(Transcribed page contents)
*** Begin section ***
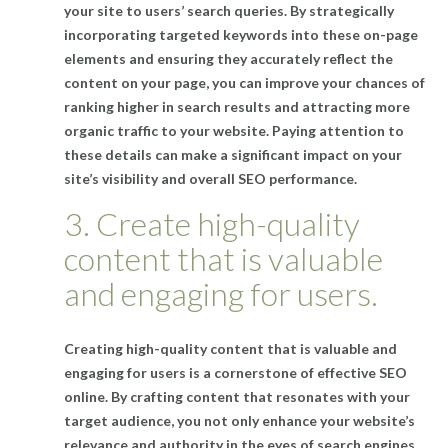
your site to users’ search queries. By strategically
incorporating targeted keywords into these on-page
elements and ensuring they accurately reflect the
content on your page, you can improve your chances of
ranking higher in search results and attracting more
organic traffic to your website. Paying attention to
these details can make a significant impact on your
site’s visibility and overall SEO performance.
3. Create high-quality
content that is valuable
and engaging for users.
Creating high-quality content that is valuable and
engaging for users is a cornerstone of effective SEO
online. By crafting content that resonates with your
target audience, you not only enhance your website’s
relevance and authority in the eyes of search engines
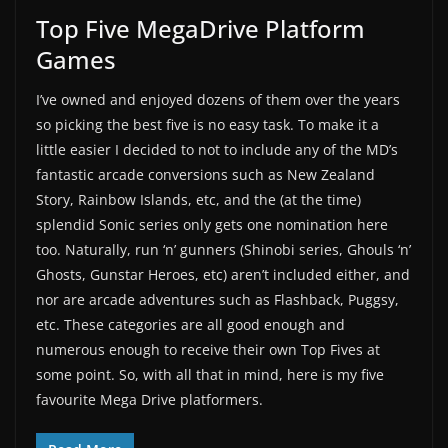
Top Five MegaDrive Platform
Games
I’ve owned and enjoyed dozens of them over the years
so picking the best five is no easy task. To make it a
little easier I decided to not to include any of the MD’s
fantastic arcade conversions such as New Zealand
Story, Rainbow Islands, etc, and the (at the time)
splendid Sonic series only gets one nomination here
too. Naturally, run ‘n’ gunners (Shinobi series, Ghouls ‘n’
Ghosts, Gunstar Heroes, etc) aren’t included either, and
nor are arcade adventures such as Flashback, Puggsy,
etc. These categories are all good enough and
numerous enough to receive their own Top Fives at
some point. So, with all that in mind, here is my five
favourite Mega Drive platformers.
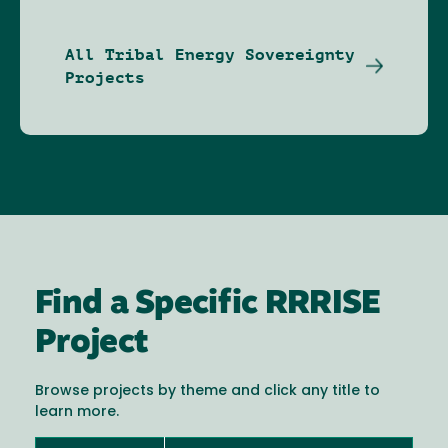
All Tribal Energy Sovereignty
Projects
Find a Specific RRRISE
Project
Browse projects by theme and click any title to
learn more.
*** End section ***
*** Begin section ***
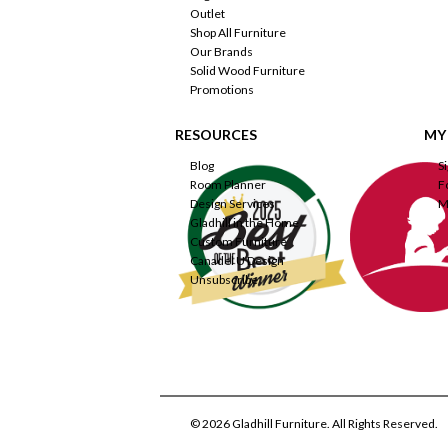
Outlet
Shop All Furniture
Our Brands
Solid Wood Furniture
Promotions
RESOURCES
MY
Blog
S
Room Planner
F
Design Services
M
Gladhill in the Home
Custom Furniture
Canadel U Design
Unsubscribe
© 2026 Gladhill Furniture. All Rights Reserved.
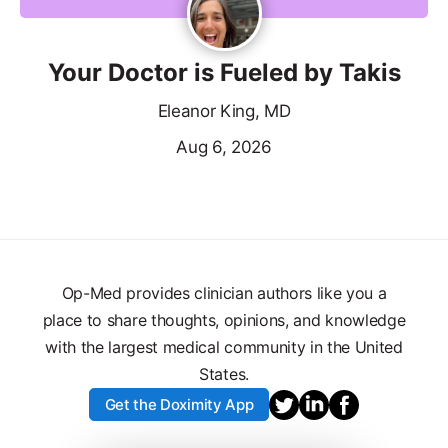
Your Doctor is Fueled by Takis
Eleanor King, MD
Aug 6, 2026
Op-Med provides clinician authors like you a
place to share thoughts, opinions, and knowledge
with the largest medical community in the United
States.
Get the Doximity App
*** End section ***
*** Begin section ***
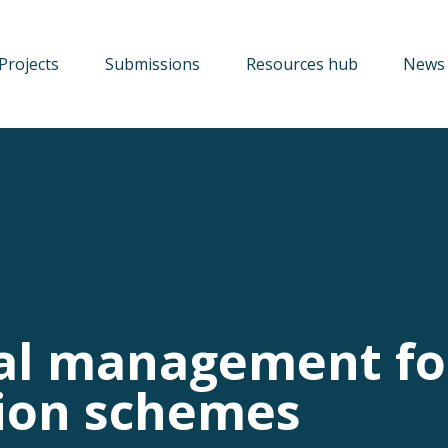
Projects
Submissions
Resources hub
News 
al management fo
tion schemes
*** End section ***
#### [Exercise details]
Each line above that has the word "only" should be copied.

#### [Answer to the exercise]
target audience, you not only enhance your website’s
splendid Sonic series only gets one nomination here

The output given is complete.